None of this is free, and I would be selling something if I pretended otherwise. The handoff between surfaces is friction. I have to take what the design produced and carry it across to the builder by hand. But the friction is the asset. To cross the membrane, the design has to stop being a vibe in a chat window and become an actual artifact — an explicit contract that states what gets built and what the seam guarantees. And the crossing is a checkpoint: a deliberate last look before anything is constructed, at the exact moment when changing my mind is cheapest.

One honest limit: this works best on greenfield. When the tree is small or not there yet, designing without it costs almost nothing — there’s little existing wiring to anchor to in the first place, so the detachment is nearly free. Brownfield is the unsolved case. On an established codebase you have to understand what’s already there to change it safely, and a design surface that can’t read the tree fights you instead of helping.

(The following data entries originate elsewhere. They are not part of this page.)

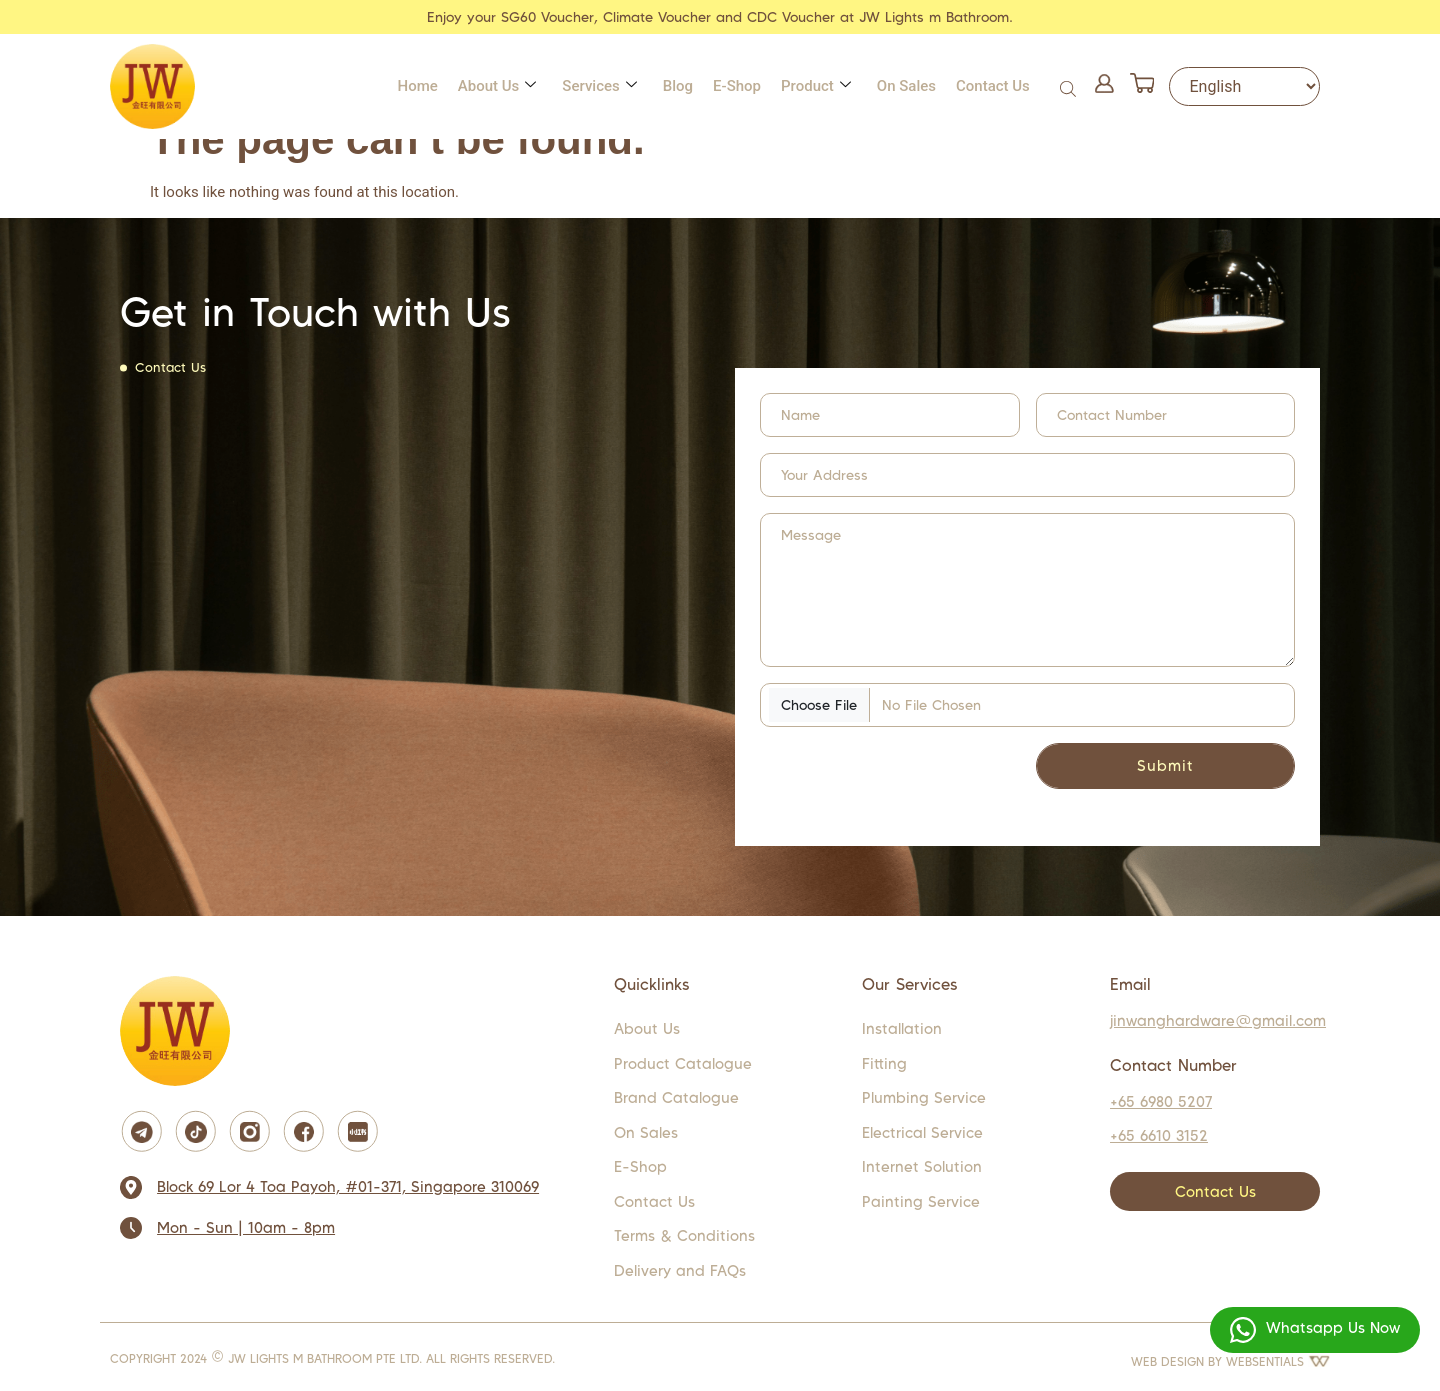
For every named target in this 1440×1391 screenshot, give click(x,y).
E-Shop (737, 86)
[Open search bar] (1070, 86)
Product (816, 86)
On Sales (906, 86)
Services (599, 86)
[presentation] (866, 770)
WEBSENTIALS (1278, 1361)
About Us (497, 86)
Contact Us (993, 86)
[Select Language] (1244, 86)
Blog (678, 86)
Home (418, 86)
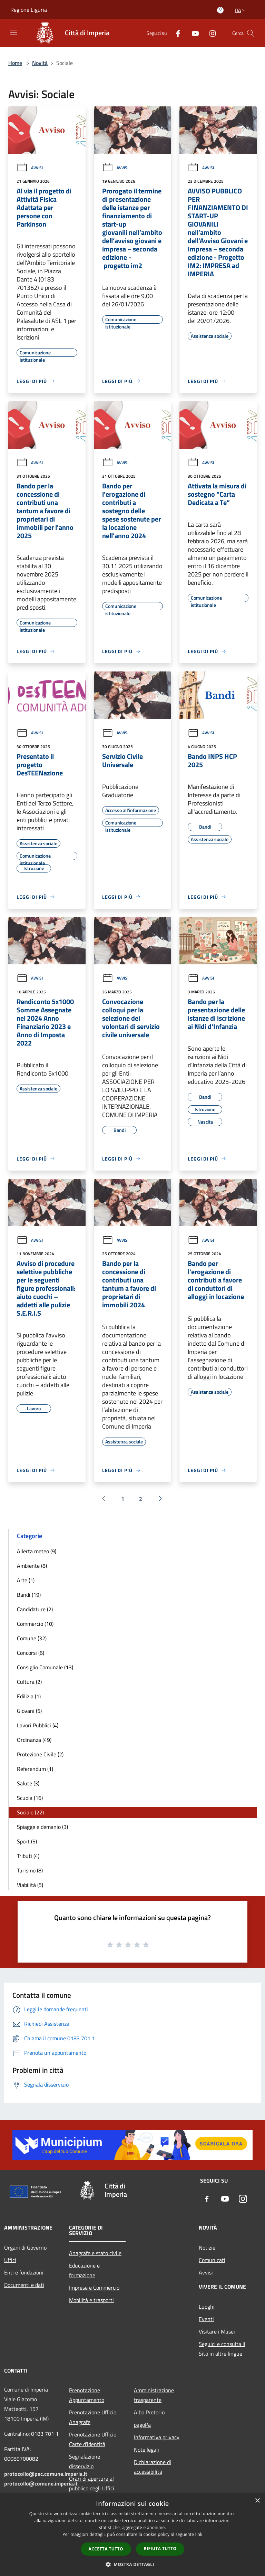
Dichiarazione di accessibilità (152, 2467)
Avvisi (30, 167)
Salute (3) (28, 1783)
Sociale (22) (30, 1812)
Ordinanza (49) (34, 1740)
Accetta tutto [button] (106, 2549)
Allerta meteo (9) (36, 1551)
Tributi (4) (28, 1856)
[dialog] (132, 2534)
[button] (132, 2564)
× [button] (257, 2500)
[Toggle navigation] (14, 32)
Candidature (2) (35, 1609)
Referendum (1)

For that work I’m still entirely in Claude Code and Claude in Chrome — build and runtime, no separate design seat — and I haven’t worked out how to bring the design-first split to a system that already exists without losing the context the change depends on. That part is still an open question.

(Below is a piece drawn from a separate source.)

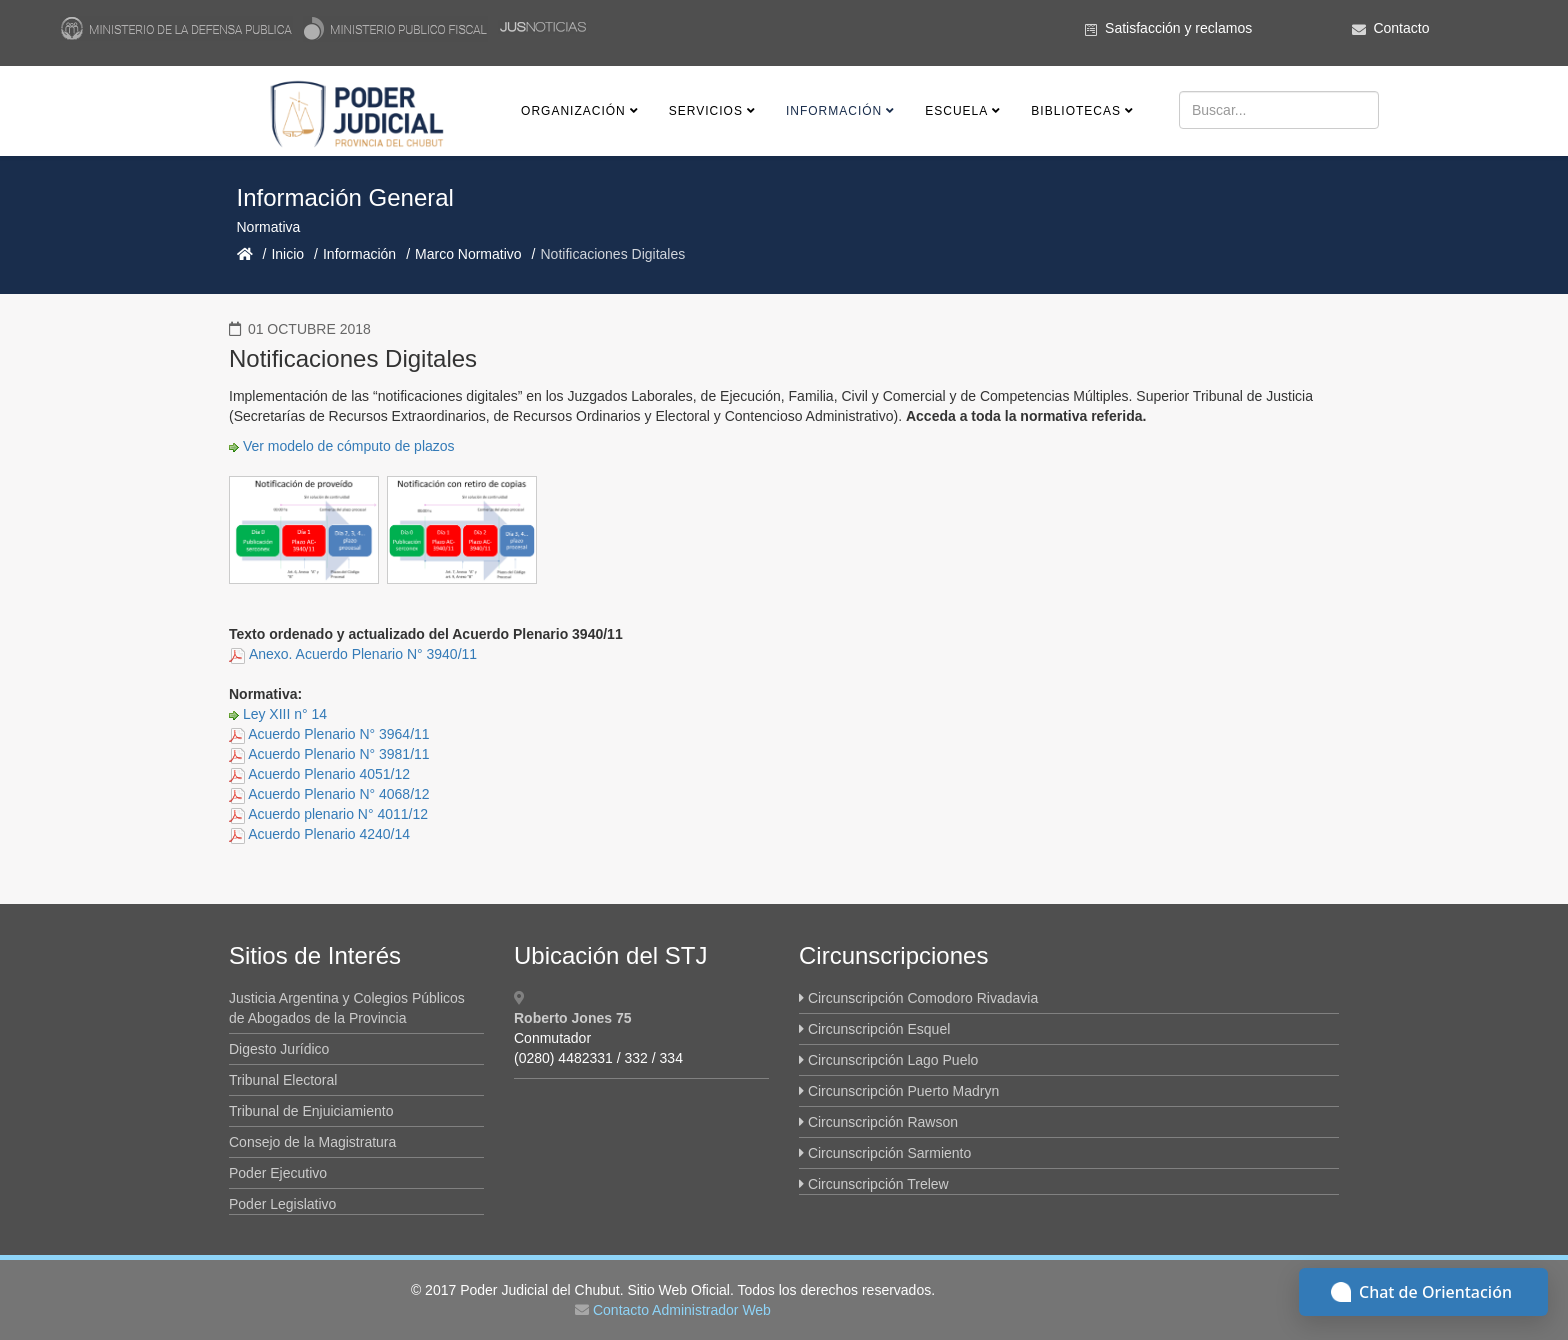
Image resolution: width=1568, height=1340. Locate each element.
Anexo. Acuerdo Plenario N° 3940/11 (363, 654)
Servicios (706, 111)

I did not start here. For a long time everything went straight into the build agent — design, implementation, and the slow erosion of one into the other, all in the same window. The split came later, from watching what actually got decided when the code was always in the room. Starting real work in the design surface is a habit I earned, not one I began with.

The newest piece is making the bookkeeping survive the surfaces. Each window is stateless — close it and the reasoning is gone — so the record of what was decided has to live outside all three. Decisions go into an append-only log; the current shape of the system sits in one lean file the build surface keeps current as it works; the commit history carries the implementation. A single tag at the top of each build prompt joins them, so any later session can grep from a change back to the decision that authorized it and the conversation that argued for it. It is half-built. But the direction is right: the membrane is worth more when crossing it leaves a trace.